Records contained in a dataset
--*--

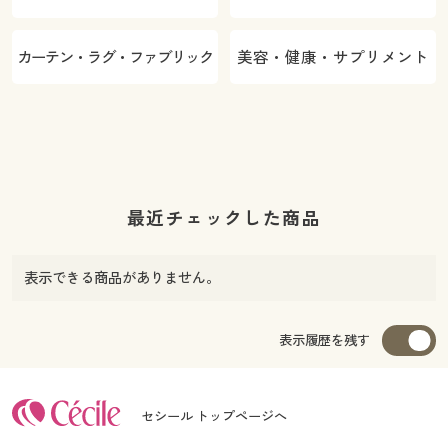
カーテン・ラグ・ファブリック
美容・健康・サプリメント
最近チェックした商品
表示できる商品がありません。
表示履歴を残す
セシール トップページへ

--*--

→ **TASK OBJECTIVE**: The entries above are to be repeated exactly, except for any pictures.

→ **ANSWER BOX**:
カーテン・ラグ・ファブリック
美容・健康・サプリメント
最近チェックした商品
表示できる商品がありません。
表示履歴を残す
セシール トップページへ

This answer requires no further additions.